» **Work instructions**
Reproduce the records below exactly from their first line through the line containing "8x8 shall provide", omitting all pictures.

Transcribed page contents

_____

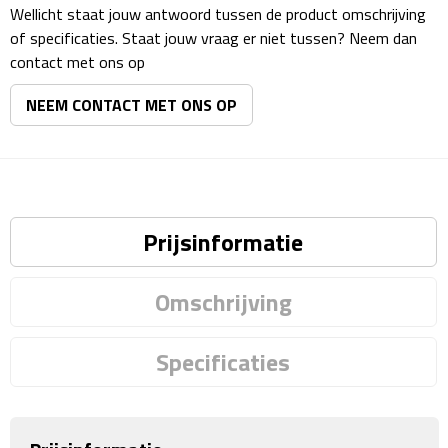
Matrozentassen
Wellicht staat jouw antwoord tussen de product omschrijving
of specificaties. Staat jouw vraag er niet tussen? Neem dan
Reizen
contact met ons op
NEEM CONTACT MET ONS OP
Reisbekers
Opbergtasjes
Koffersloten
Prijsinformatie
Bagageweegschalen
Omschrijving
Bagageriemen
Bagagelabels
Specificaties
Reiskussens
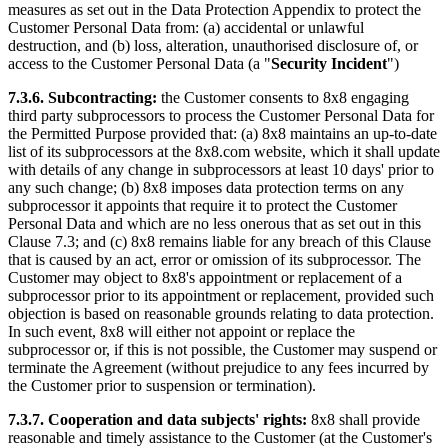
measures as set out in the Data Protection Appendix to protect the
Customer Personal Data from: (a) accidental or unlawful
destruction, and (b) loss, alteration, unauthorised disclosure of, or
access to the Customer Personal Data (a "
Security Incident
")
7.3.6.
Subcontracting:
the Customer consents to 8x8 engaging
third party subprocessors to process the Customer Personal Data for
the Permitted Purpose provided that: (a) 8x8 maintains an up-to-date
list of its subprocessors at the 8x8.com website, which it shall update
with details of any change in subprocessors at least 10 days' prior to
any such change; (b) 8x8 imposes data protection terms on any
subprocessor it appoints that require it to protect the Customer
Personal Data and which are no less onerous that as set out in this
Clause 7.3; and (c) 8x8 remains liable for any breach of this Clause
that is caused by an act, error or omission of its subprocessor. The
Customer may object to 8x8's appointment or replacement of a
subprocessor prior to its appointment or replacement, provided such
objection is based on reasonable grounds relating to data protection.
In such event, 8x8 will either not appoint or replace the
subprocessor or, if this is not possible, the Customer may suspend or
terminate the Agreement (without prejudice to any fees incurred by
the Customer prior to suspension or termination).
7.3.7. Cooperation and data subjects' rights:
8x8 shall provide
reasonable and timely assistance to the Customer (at the Customer's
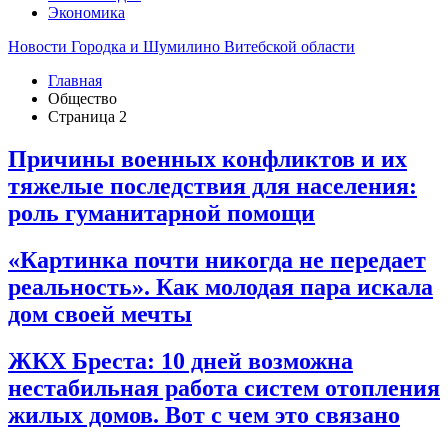
Экономика
Новости Городка и Шумилино Витебской области
Главная
Общество
Страница 2
Причины военных конфликтов и их
тяжелые последствия для населения:
роль гуманитарной помощи
«Картинка почти никогда не передает
реальность». Как молодая пара искала
дом своей мечты
ЖКХ Бреста: 10 дней возможна
нестабильная работа систем отопления
жилых домов. Вот с чем это связано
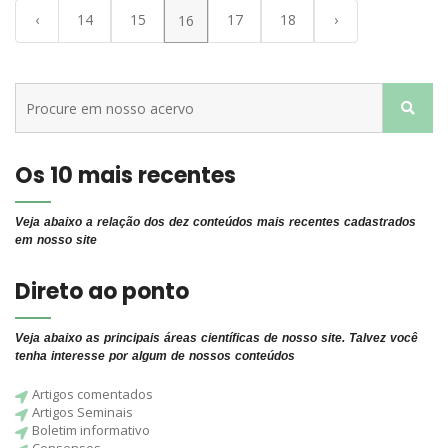
‹
14
15
17
18
›
16
Os 10 mais recentes
Veja abaixo a relação dos dez conteúdos mais recentes cadastrados
em nosso site
Direto ao ponto
Veja abaixo as principais áreas científicas de nosso site. Talvez você
tenha interesse por algum de nossos conteúdos
Artigos comentados
Artigos Seminais
Boletim informativo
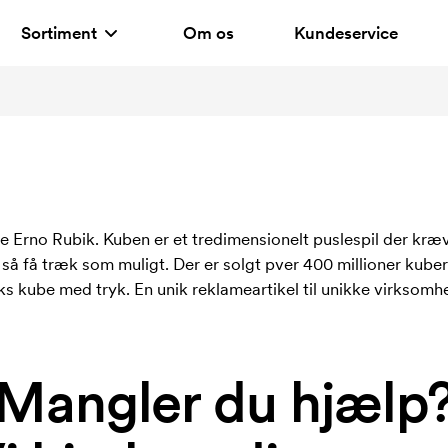
Sortiment
Om os
Kundeservice
 Erno Rubik. Kuben er et tredimensionelt puslespil der kræv
 få træk som muligt. Der er solgt pver 400 millioner kuber 
iks kube med tryk. En unik reklameartikel til unikke virksomh
Mangler du hjælp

_____

» **Solution to the exercise**
Matrozentassen
Wellicht staat jouw antwoord tussen de product omschrijving
of specificaties. Staat jouw vraag er niet tussen? Neem dan
Reizen
contact met ons op
NEEM CONTACT MET ONS OP
Reisbekers
Opbergtasjes
Koffersloten
Prijsinformatie
Bagageweegschalen
Omschrijving
Bagageriemen
Bagagelabels
Specificaties
Reiskussens
measures as set out in the Data Protection Appendix to protect the
Customer Personal Data from: (a) accidental or unlawful
destruction, and (b) loss, alteration, unauthorised disclosure of, or
access to the Customer Personal Data (a "
Security Incident
")
7.3.6.
Subcontracting:
the Customer consents to 8x8 engaging
third party subprocessors to process the Customer Personal Data for
the Permitted Purpose provided that: (a) 8x8 maintains an up-to-date
list of its subprocessors at the 8x8.com website, which it shall update
with details of any change in subprocessors at least 10 days' prior to
any such change; (b) 8x8 imposes data protection terms on any
subprocessor it appoints that require it to protect the Customer
Personal Data and which are no less onerous that as set out in this
Clause 7.3; and (c) 8x8 remains liable for any breach of this Clause
that is caused by an act, error or omission of its subprocessor. The
Customer may object to 8x8's appointment or replacement of a
subprocessor prior to its appointment or replacement, provided such
objection is based on reasonable grounds relating to data protection.
In such event, 8x8 will either not appoint or replace the
subprocessor or, if this is not possible, the Customer may suspend or
terminate the Agreement (without prejudice to any fees incurred by
the Customer prior to suspension or termination).
7.3.7. Cooperation and data subjects' rights:
8x8 shall provide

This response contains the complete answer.